Using partial-breast irradiation methods, such as brachytherapy, maximizes the dose delivered to the area most at risk of breast-cancer recurrence while minimizing radiation exposure to surrounding healthy tissue. Partial-breast irradiation treatments can be completed in about five days, rather than six or seven weeks, allowing patients to return more quickly to their day-to-day lives.

Brachytherapy — also known as internal radiation therapy or interstitial radiation — is done by implanting a radioactive source inside or next to the cancer site. At Swedish, High-Dose Rate (HDR) brachytherapy methods are used in the treatment of breast cancer.

As the name implies, HDR involves the temporary placement of a high-dose, concentrated radiation source directly in or around the cancer site. The direct placement helps spare surrounding healthy tissue while the high dose can mean a shorter treatment time compared to more traditional radiation therapies, typically about five days rather than six or seven weeks. Methods of HDR brachtherapy used at Swedish for breast cancer include MammoSite® Brachytherapy, Contura™ Multi-Lumen Balloon Brachytherapy and Axxent™ Electronic Brachytherapy.

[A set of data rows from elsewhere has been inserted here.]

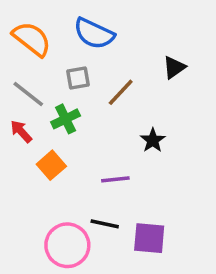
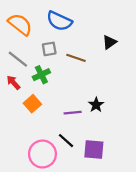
brown line: (121, 92) -> (76, 58), turned 66
black star: (153, 140) -> (96, 105), moved
black line: (105, 224) -> (66, 141), turned 30

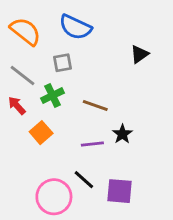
brown line: (76, 58) -> (95, 106), moved

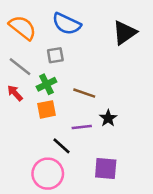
black triangle: (139, 54) -> (125, 33), moved, size x1.5
orange square: (41, 133) -> (46, 109), moved, turned 30
black line: (84, 180) -> (62, 146), moved

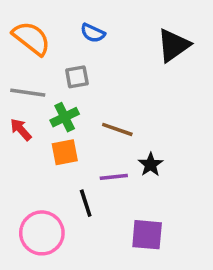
blue semicircle: (67, 24) -> (93, 33), size x0.6
gray line: (20, 67) -> (28, 93), turned -30
black line: (62, 146) -> (86, 203), turned 30
pink circle: (48, 174) -> (42, 233), moved

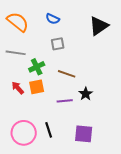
gray square: (77, 77) -> (58, 44), moved
red arrow: (21, 129) -> (18, 88), moved
black line: (86, 203) -> (49, 130), moved

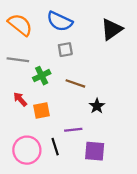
blue semicircle: (53, 19) -> (60, 21), size x1.6
orange square: (37, 87) -> (42, 111), moved
purple line: (65, 101) -> (73, 130), moved

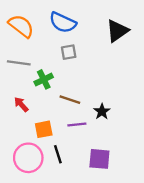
brown line: (75, 83) -> (70, 100), moved
orange square: (42, 111) -> (44, 129), moved
purple line: (73, 130) -> (77, 125), moved

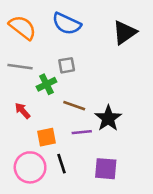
gray square: (69, 52) -> (67, 65), moved
black star: (102, 112) -> (108, 118), size x1.5

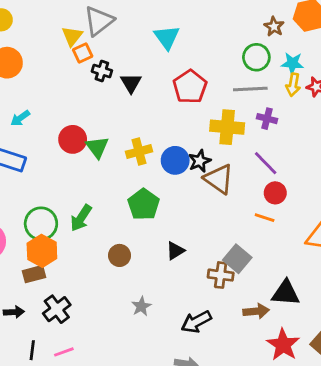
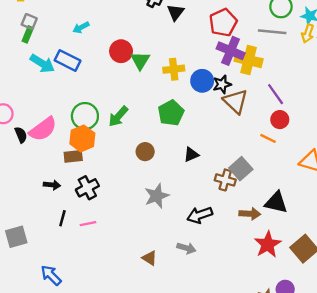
purple cross: (267, 119) -> (231, 51), moved, size x1.6
gray star: (141, 306) -> (157, 196), size x1.5

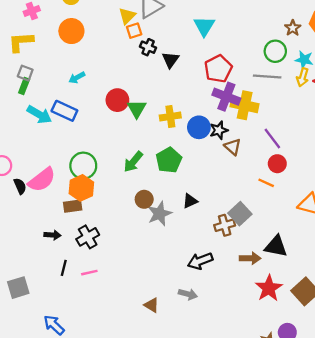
brown triangle: (235, 101) -> (233, 147), size x0.7
green arrow: (118, 116) -> (133, 162), moved
brown cross: (225, 180) -> (225, 225), turned -30
gray star: (157, 196) -> (159, 214), moved

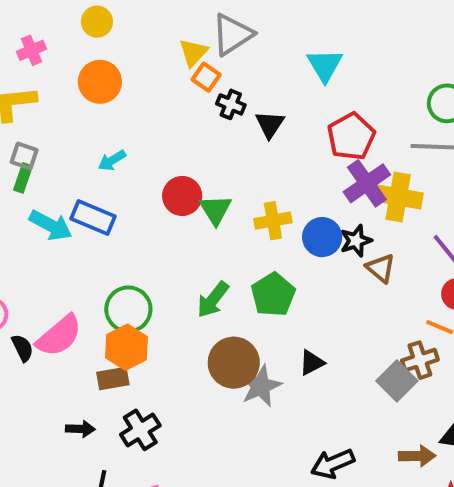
orange square: (134, 31) -> (206, 77), turned -35
purple cross: (226, 97) -> (367, 183), turned 36
brown circle: (144, 199) -> (234, 363), size x1.6
brown cross: (225, 225) -> (420, 360), moved

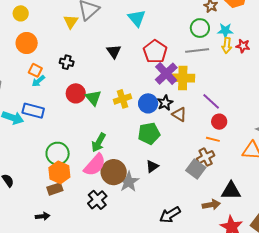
orange square: (206, 77) -> (35, 70), moved
black cross: (231, 104) -> (67, 62), moved
green pentagon: (273, 295) -> (149, 133), moved, turned 30
pink semicircle: (59, 336) -> (95, 165), moved
black cross: (140, 430) -> (97, 200), moved

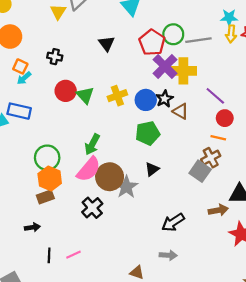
green circle: (200, 28) -> (173, 34), moved

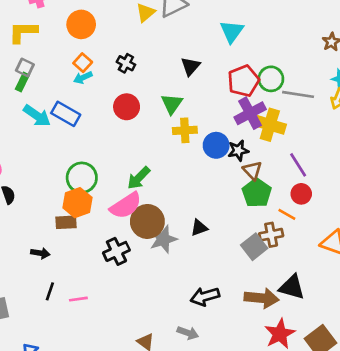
green triangle: (85, 95) -> (172, 104), moved
green pentagon: (148, 133) -> (257, 193), moved, turned 30
brown arrow: (218, 210) -> (262, 298), size x1.4

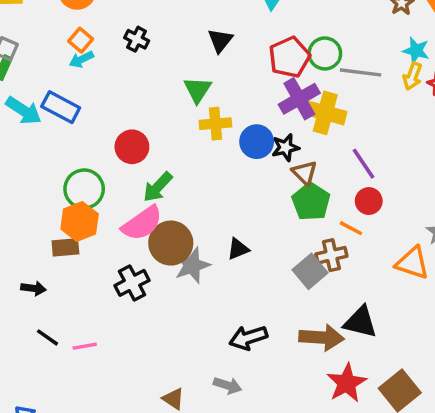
red circle: (127, 107) -> (132, 147), moved
black line: (50, 291) -> (48, 337), turned -72

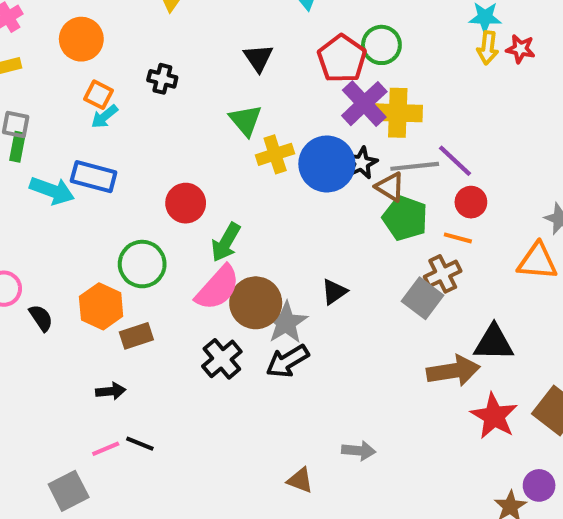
gray line: (361, 72) -> (415, 166), moved
blue circle: (257, 142) -> (327, 164), size x1.4
orange hexagon: (80, 221) -> (101, 306), moved
black arrow: (248, 338) -> (287, 361), moved
pink line: (85, 346) -> (106, 449), moved

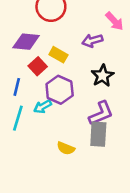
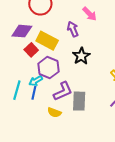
purple arrow: (92, 41) -> (73, 29), turned 84
yellow rectangle: (58, 55) -> (47, 41), size x1.5
blue line: (17, 87) -> (34, 93), moved
purple L-shape: (101, 113) -> (63, 91), moved

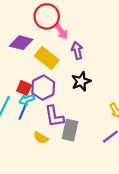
pink arrow: (90, 14) -> (61, 31), moved
red square: (31, 50) -> (24, 88), moved, turned -32
purple L-shape: (63, 91) -> (54, 116), turned 95

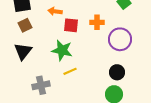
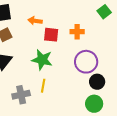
purple circle: (120, 39) -> (86, 62), moved
yellow line: (70, 71) -> (43, 86), moved, turned -56

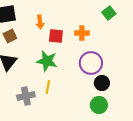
orange arrow: (35, 21) -> (40, 22), turned -104

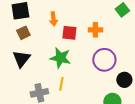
black circle: (102, 83) -> (124, 80), moved

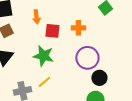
black circle: (124, 80) -> (99, 78), moved
yellow line: (61, 84) -> (44, 82), turned 40

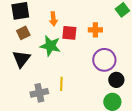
green star: (43, 56) -> (50, 46), moved
yellow line: (44, 82) -> (61, 84), turned -48

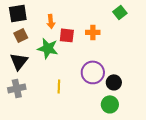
purple circle: (104, 60) -> (93, 72), moved
gray cross: (39, 93) -> (17, 88), moved

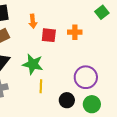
green star: (48, 48) -> (33, 64), moved
purple circle: (93, 72) -> (86, 77), moved
black circle: (114, 82) -> (67, 100), moved

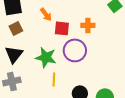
orange arrow: (33, 21) -> (46, 14), turned -32
purple circle: (86, 77) -> (75, 50), moved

Because these methods treat only the portion of the breast affected by cancer and offer shorter treatment periods, they are also referred to as Accelerated Partial-Breast Irradiation (APBI) techniques.

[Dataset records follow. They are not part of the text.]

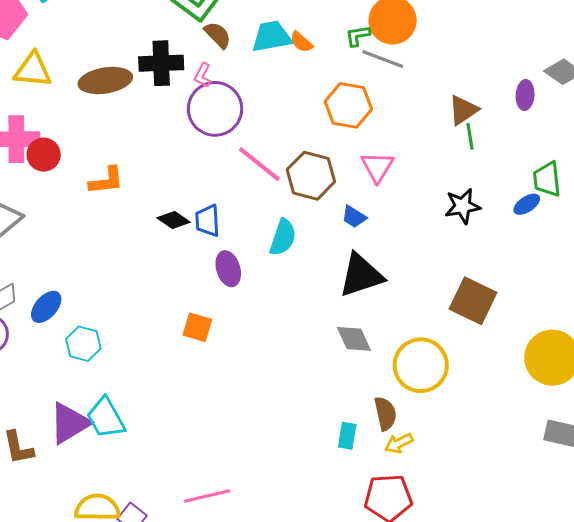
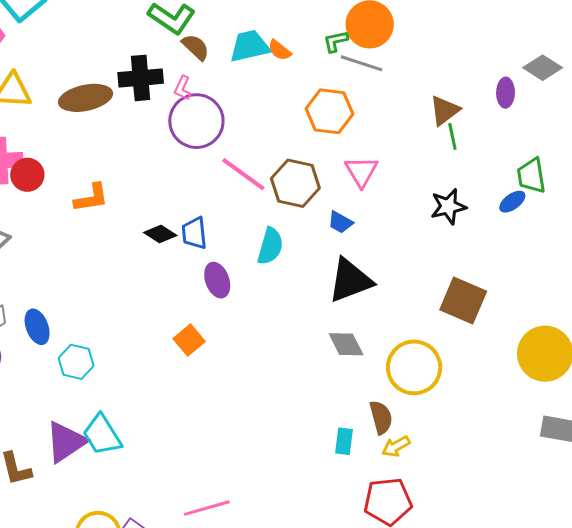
blue ellipse: (46, 307) -> (37, 327), turned -60
orange square: (197, 327) -> (189, 340), turned 36

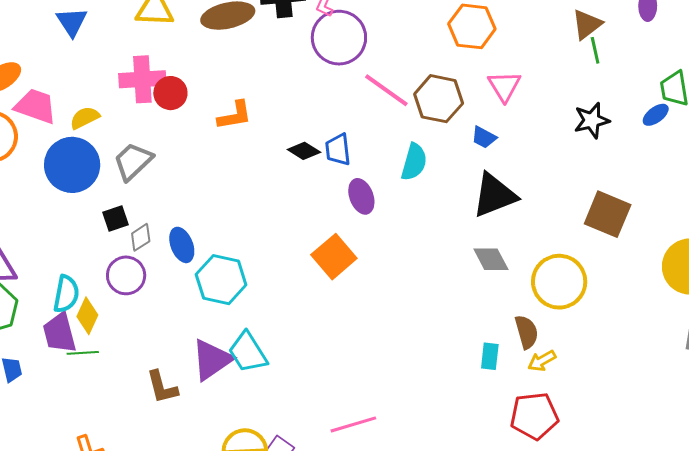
orange square: (189, 340) -> (334, 257), size x1.4
cyan hexagon: (76, 362) -> (221, 280), size x1.4

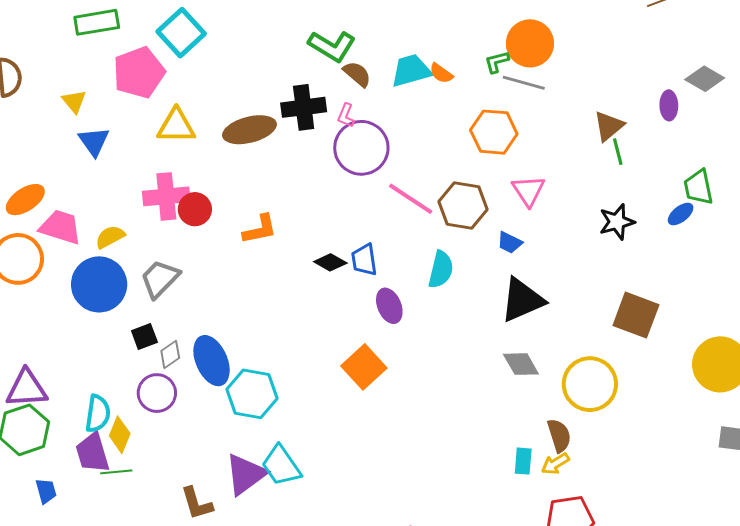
blue ellipse: (182, 245) -> (212, 361), size x1.4
yellow arrow: (542, 361) -> (555, 464), moved

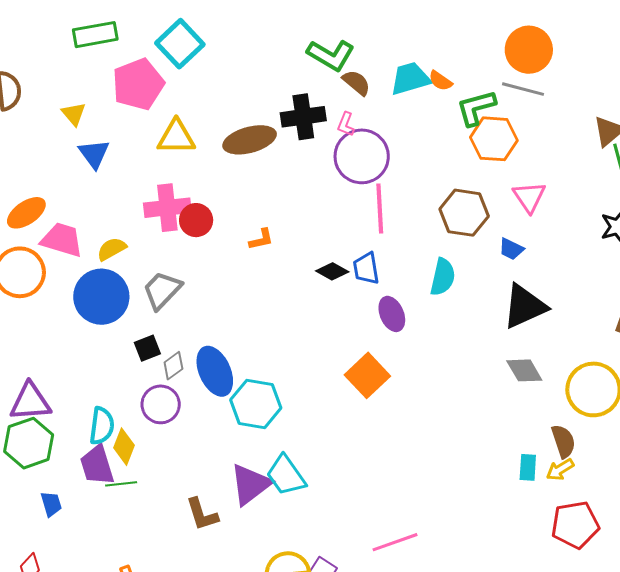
green L-shape: (497, 62) -> (476, 108), moved, size x1.6
pink line: (411, 199) -> (380, 208), moved, turned 54
orange L-shape: (260, 229) -> (261, 239), size x0.7

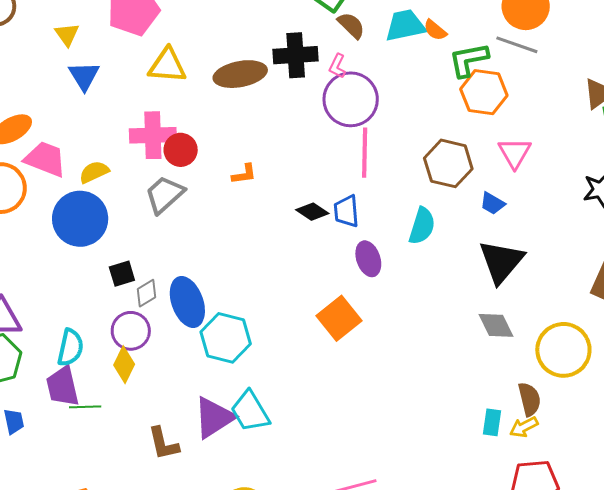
gray trapezoid: (162, 290) -> (165, 195), moved
black triangle: (525, 306) -> (501, 262), turned -30
yellow diamond: (124, 447) -> (124, 365), moved

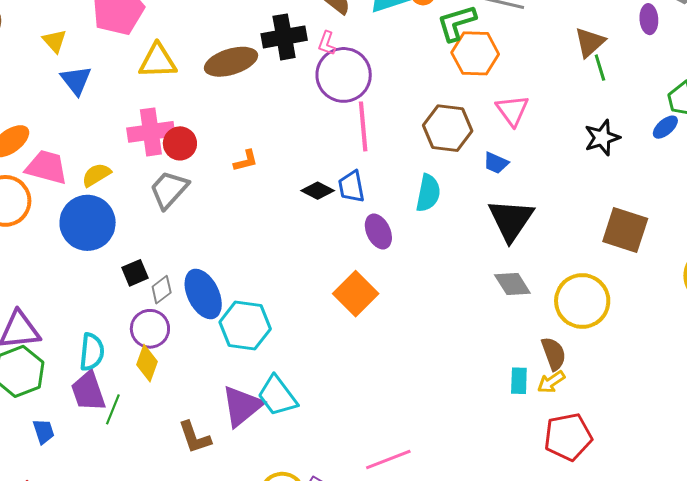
green line: (85, 407) -> (113, 409), turned -60

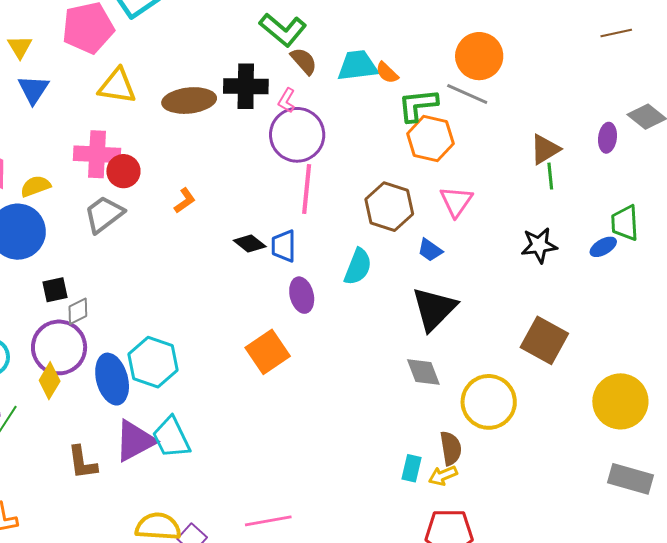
orange L-shape: (246, 161) -> (185, 201), turned -32
blue ellipse: (203, 294) -> (112, 379), moved
purple circle: (150, 329) -> (59, 347), size x1.4

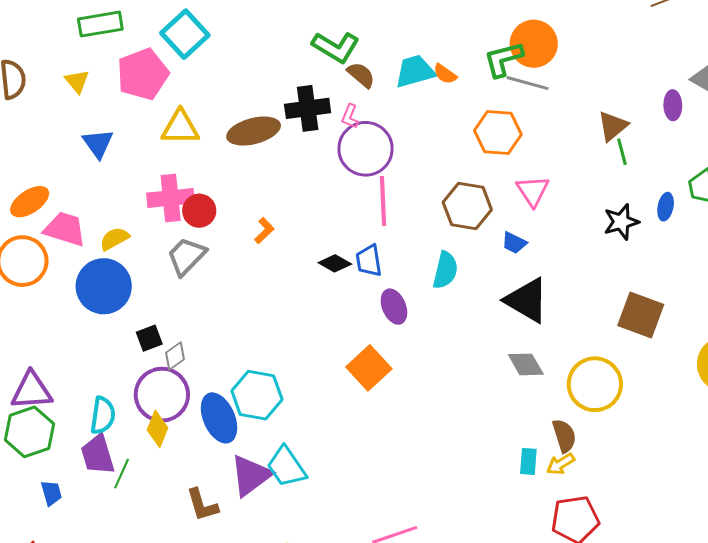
yellow triangle: (20, 47) -> (77, 81), moved
green L-shape: (418, 105) -> (503, 59), moved
blue ellipse: (603, 247) -> (666, 207), moved, turned -40
black triangle: (434, 309) -> (527, 300), turned -36

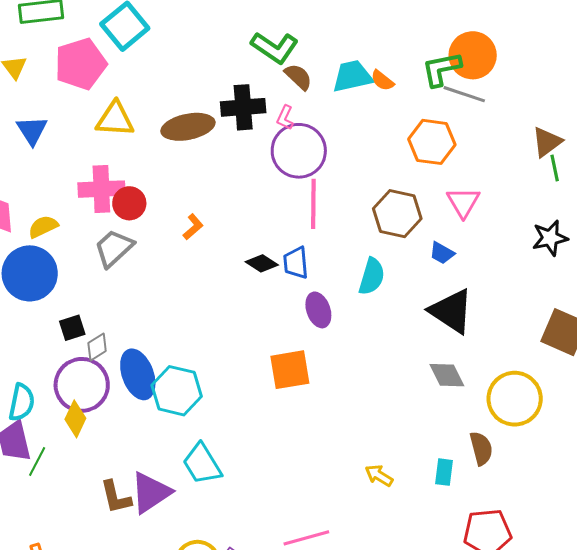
orange square: (369, 368) -> (290, 370), turned 30
blue ellipse: (219, 418) -> (138, 374), moved
yellow arrow: (561, 464) -> (379, 475), moved, turned 60
purple triangle: (251, 476) -> (151, 492), moved

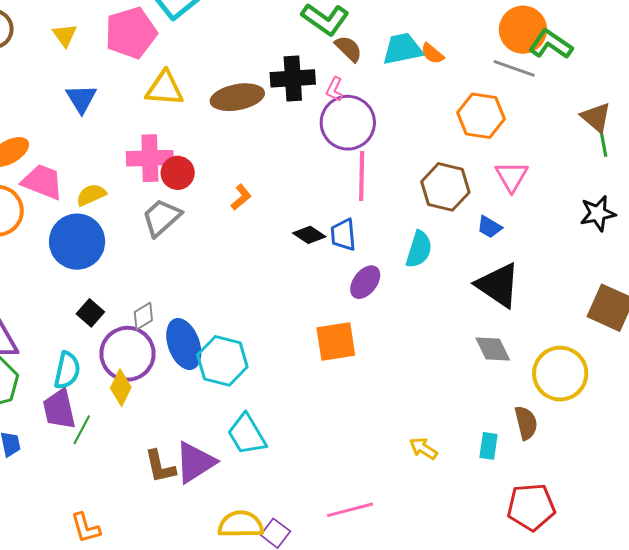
green L-shape: (441, 69) -> (551, 44), moved, turned 45
brown triangle: (547, 142) -> (596, 117), turned -44
purple ellipse: (318, 310) -> (365, 282), turned 56
black square: (72, 328) -> (90, 313), moved, turned -32

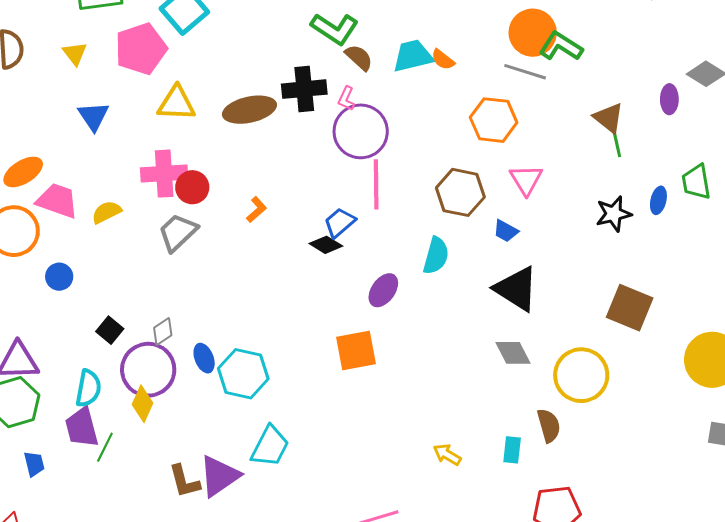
blue trapezoid: (343, 235) -> (340, 223), moved, turned 56
blue circle: (77, 242) -> (59, 277), moved, size x0.5
blue ellipse: (184, 344) -> (204, 358), size x0.6
cyan trapezoid: (247, 434) -> (270, 446), turned -120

Learn more about the APBI methods used at Swedish

Stereotactic Radiosurgery (CyberKnife)


In addition to the breast-brachytherapy methods available, the Swedish Radiosurgey Center at Swedish Cherry Hill  is currently evaluating the technical feasibility and acute toxicity of partial-breast irradiation with the CyberKnife radiotherapy device, as well as quality of life issues as they relate to treatment-related side effects, cosmetic result and patient convenience. Radiosurgery is defined as the very precise delivery of a short course of radiation. Radiosurgery in the context of this protocol will be given to the lumpectomy site within seven weeks of the surgery over a period of five to 10 days using the CyberKnife device. Eligible patients will receive their radiosurgery before chemotherapy is given.